● Exercise: From the first line to the last, restate the records word for word, skipping the pictures.

===== Entries shown =====

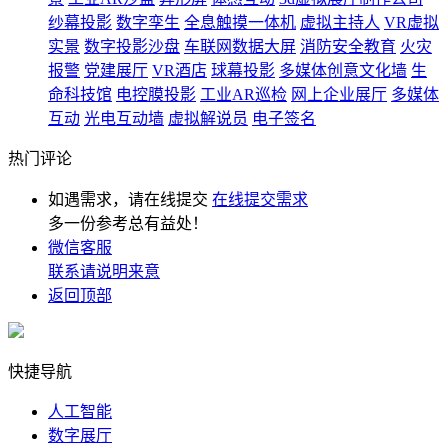
纱幕投影
数字孪生
全息触摸一体机
虚拟主持人
VR虚拟
实景
数字投影沙盘
车联网数据大屏
消防安全教育
火灾
报警
党建展厅
VR酒店
球幕投影
多媒体创意文化墙
生
命科技馆
电控膜投影
工业AR巡检
网上企业展厅
多媒体
互动
光电互动墙
虚拟解说员
电子签名
热门评论
如遇需求，请在线提交
在线提交需求
多一份参考总有益处！
微信客服
联系请说明来意
返回顶部
快捷导航
人工智能
数字展厅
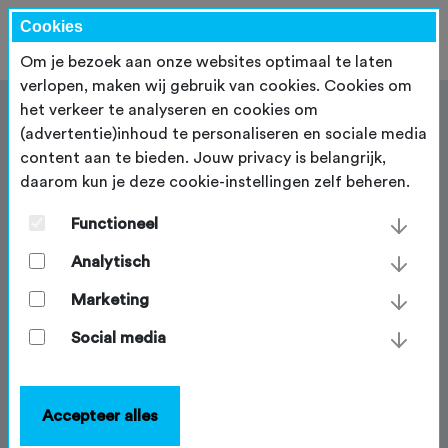
Cookies
Om je bezoek aan onze websites optimaal te laten
verlopen, maken wij gebruik van cookies. Cookies om
het verkeer te analyseren en cookies om
(advertentie)inhoud te personaliseren en sociale media
content aan te bieden. Jouw privacy is belangrijk,
daarom kun je deze cookie-instellingen zelf beheren.
De introducéverzekering
Functioneel
De introducéverzekering geeft je als vereniging de
mogelijkheid om potentiële leden verzekerd mee te
Analytisch
laten fietsen met je vereniging. Meldt zich een
Marketing
potentieel nieuw lid bij jullie vereniging die een keer
wil meefietsen tijdens jullie wekelijkse clubrit? Sluit
Social media
voor hem of haar dan gratis de introducéverzekering
af.
Accepteer alles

=====

● Result of the exercise:
纱幕投影
数字孪生
全息触摸一体机
虚拟主持人
VR虚拟
实景
数字投影沙盘
车联网数据大屏
消防安全教育
火灾
报警
党建展厅
VR酒店
球幕投影
多媒体创意文化墙
生
命科技馆
电控膜投影
工业AR巡检
网上企业展厅
多媒体
互动
光电互动墙
虚拟解说员
电子签名
热门评论
如遇需求，请在线提交
在线提交需求
多一份参考总有益处！
微信客服
联系请说明来意
返回顶部
快捷导航
人工智能
数字展厅
Cookies
Om je bezoek aan onze websites optimaal te laten
verlopen, maken wij gebruik van cookies. Cookies om
het verkeer te analyseren en cookies om
(advertentie)inhoud te personaliseren en sociale media
content aan te bieden. Jouw privacy is belangrijk,
daarom kun je deze cookie-instellingen zelf beheren.
De introducéverzekering
Functioneel
De introducéverzekering geeft je als vereniging de
mogelijkheid om potentiële leden verzekerd mee te
Analytisch
laten fietsen met je vereniging. Meldt zich een
Marketing
potentieel nieuw lid bij jullie vereniging die een keer
wil meefietsen tijdens jullie wekelijkse clubrit? Sluit
Social media
voor hem of haar dan gratis de introducéverzekering
af.
Accepteer alles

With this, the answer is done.